Where To Place Carbon Monoxide Detectors In Your Omaha House

Property owners must defend against various risks like fire, burglary, and flooding. But what about a danger that you are unable to see or smell? Carbon monoxide poses unique challenges as you might never know it’s there. Even so, using CO detectors can effectively safeguard you and your household. Find out more about this potentially lethal gas and where to place carbon monoxide detectors in your Omaha home.

What Is Carbon Monoxide?

Known as the silent killer due to its absence of color, odor, or taste, carbon monoxide is a common gas produced by the incomplete combustion of fuels. Any appliance that utilizes fuels like an oven or furnace may produce carbon monoxide. Although you normally won’t have problems, complications can present when equipment is not frequently serviced or properly vented. These missteps could result in a build-up of the potentially lethal gas in your home. Generators and heating appliances are commonly culpable for CO poisoning.

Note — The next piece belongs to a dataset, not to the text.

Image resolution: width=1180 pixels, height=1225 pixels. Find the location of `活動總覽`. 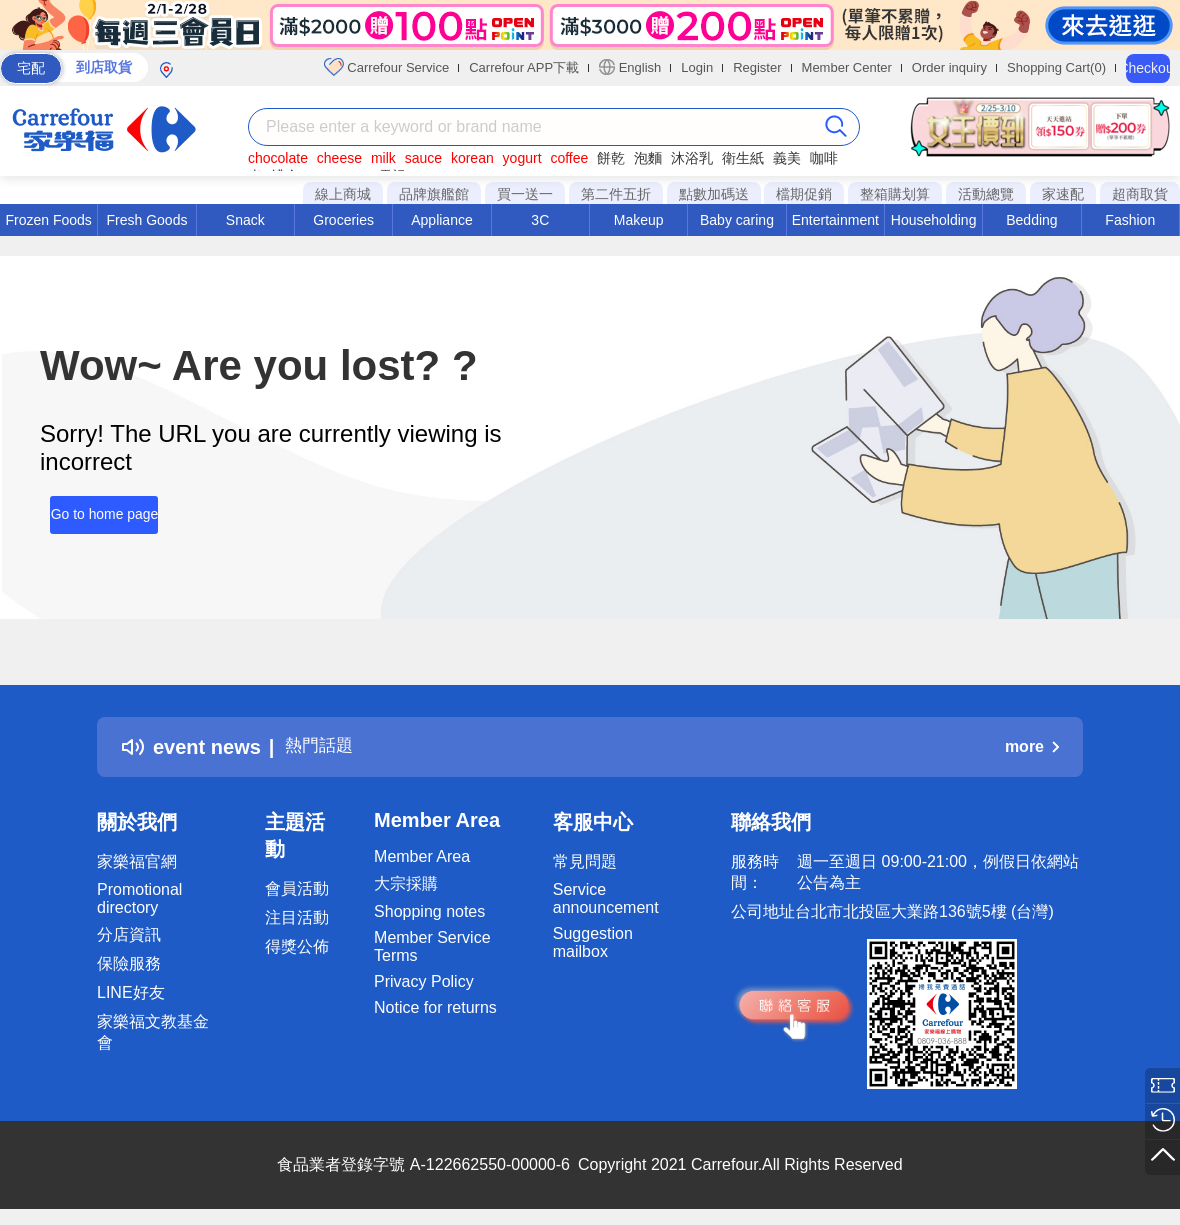 活動總覽 is located at coordinates (986, 194).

When in contact with minute levels of CO, you could suffer from dizziness, headaches, fatigue nausea, or vomiting. Prolonged exposure to elevated concentrations can result in cardiorespiratory failure, and potentially death.

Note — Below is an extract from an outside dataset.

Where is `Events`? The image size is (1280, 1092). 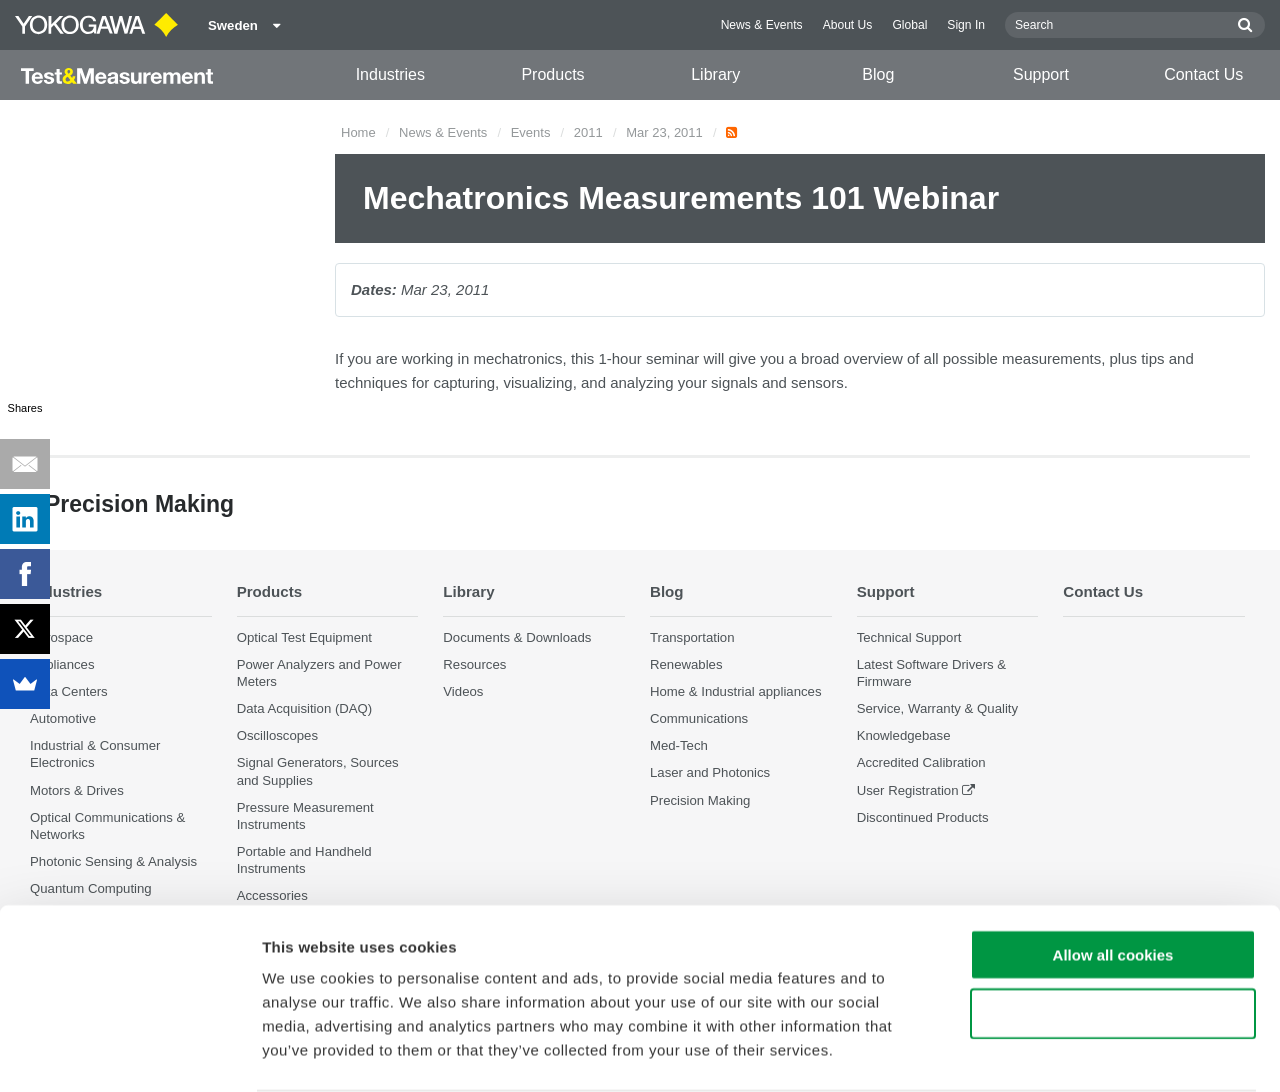 Events is located at coordinates (531, 132). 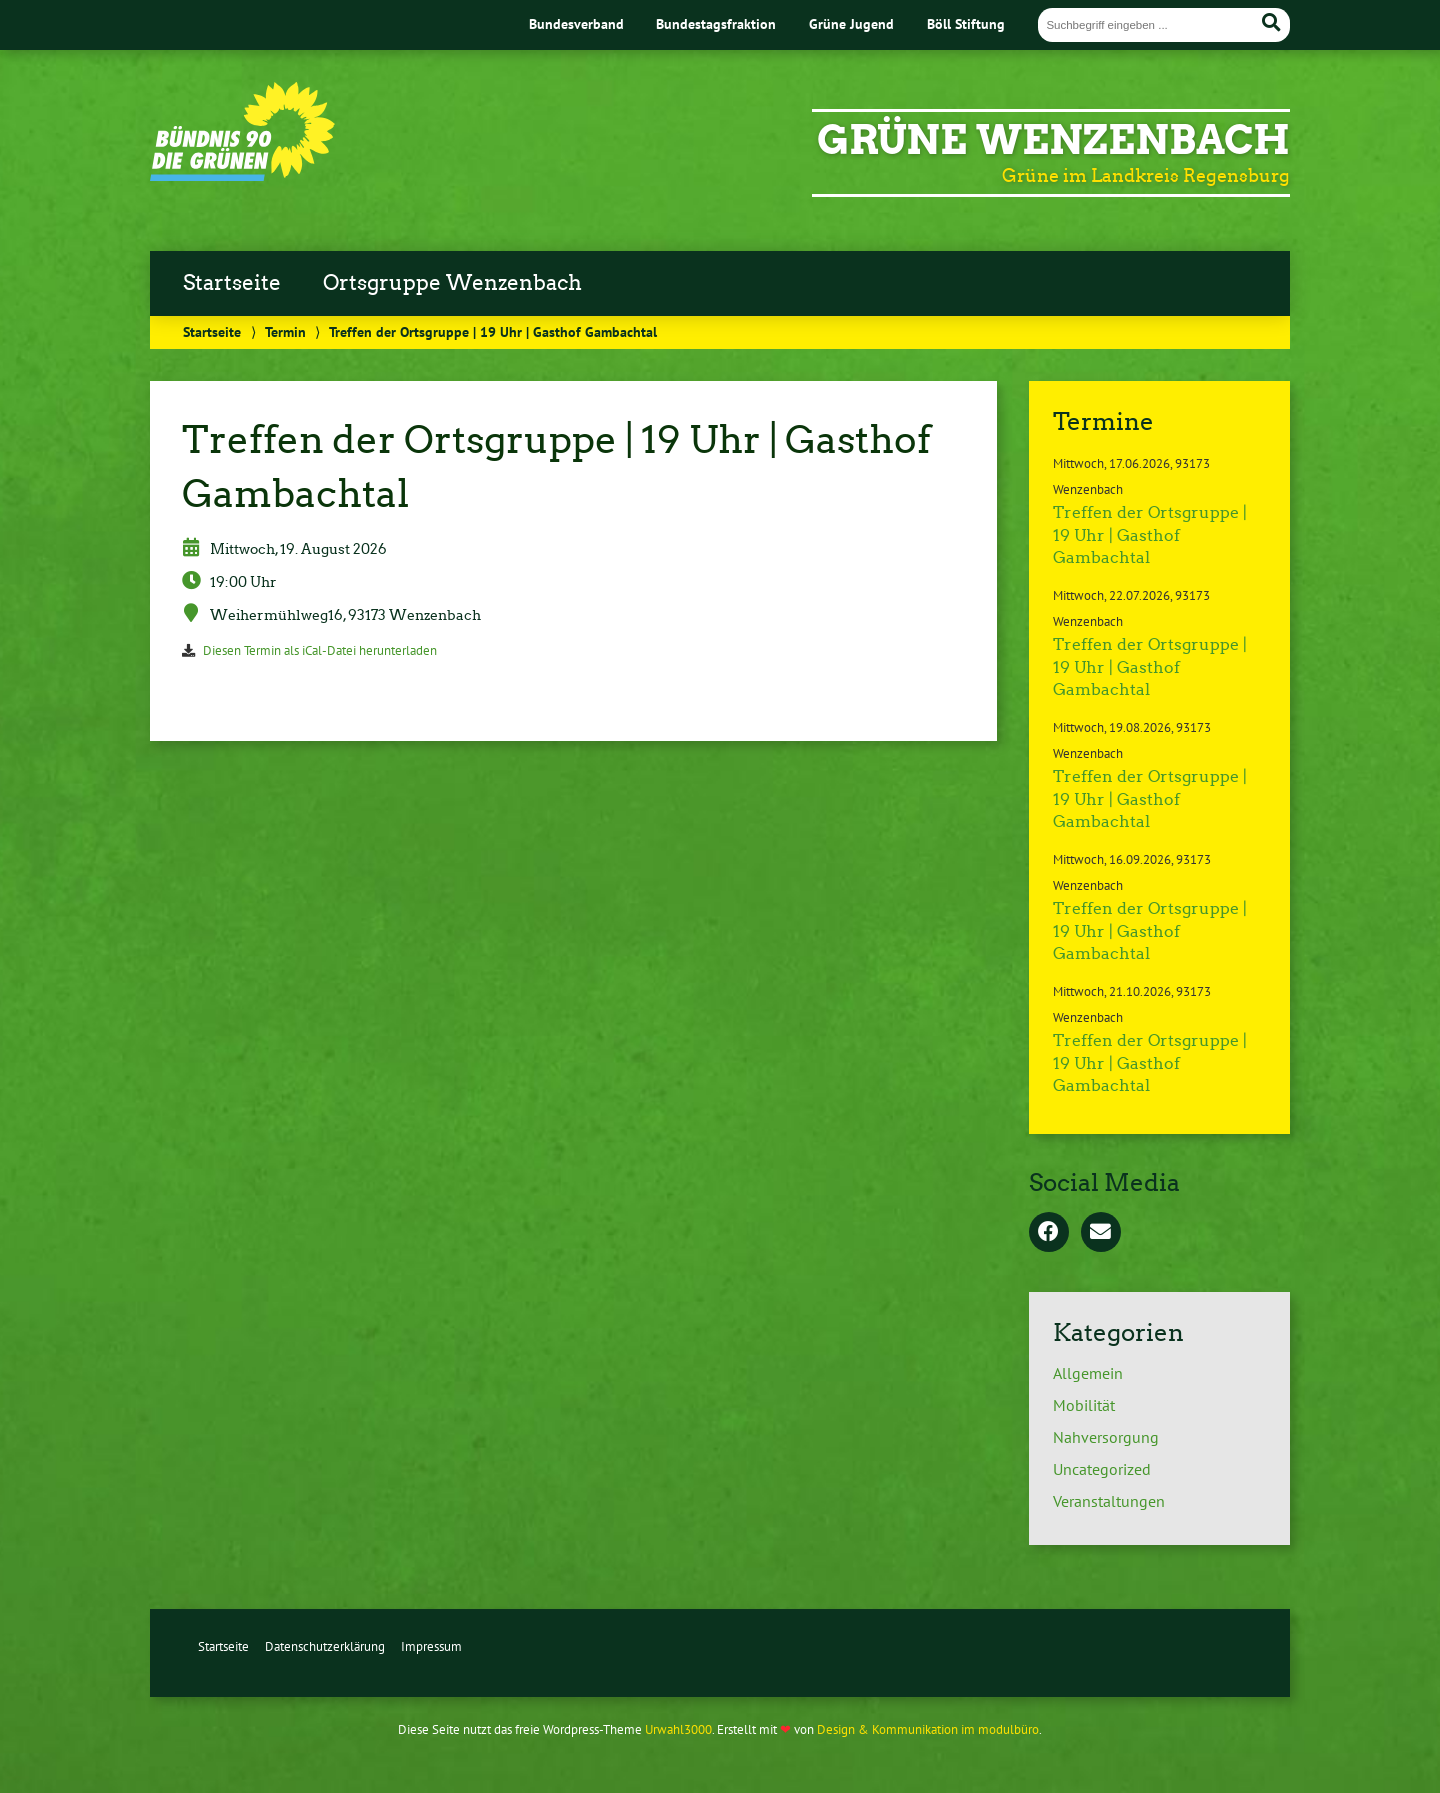  I want to click on Ortsgruppe Wenzenbach, so click(452, 283).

Tips For Where To Place Omaha Carbon Monoxide Detectors

If your home doesn’t have a carbon monoxide detector, get one now. If possible, you should have one on each floor, including basements. Here are some tips on where to place carbon monoxide detectors in Omaha:

  • Install them on every level, specifically in places where you use fuel-burning appliances, like water heaters, furnaces, gas dryers, and fireplaces.
  • Always use one within 10 feet of sleeping areas. If you only install one CO detector, this is where it should go.
  • Position them approximately 10 to 20 feet from sources of CO.
  • Do not position them directly above or beside fuel-burning appliances, as a small degree of carbon monoxide could be released when they kick on and trigger a false alarm.
  • Attach them to walls about five feet off the floor so they may sample air where inhabitants are breathing it.
  • Avoid putting them in dead-air zones and next to doors or windows.
  • Install one in areas above garages.

Check your CO detectors often and maintain them per manufacturer instructions. You will usually have to replace them within five or six years. You should also ensure any fuel-utilizing appliances are in in proper working shape and appropriately vented.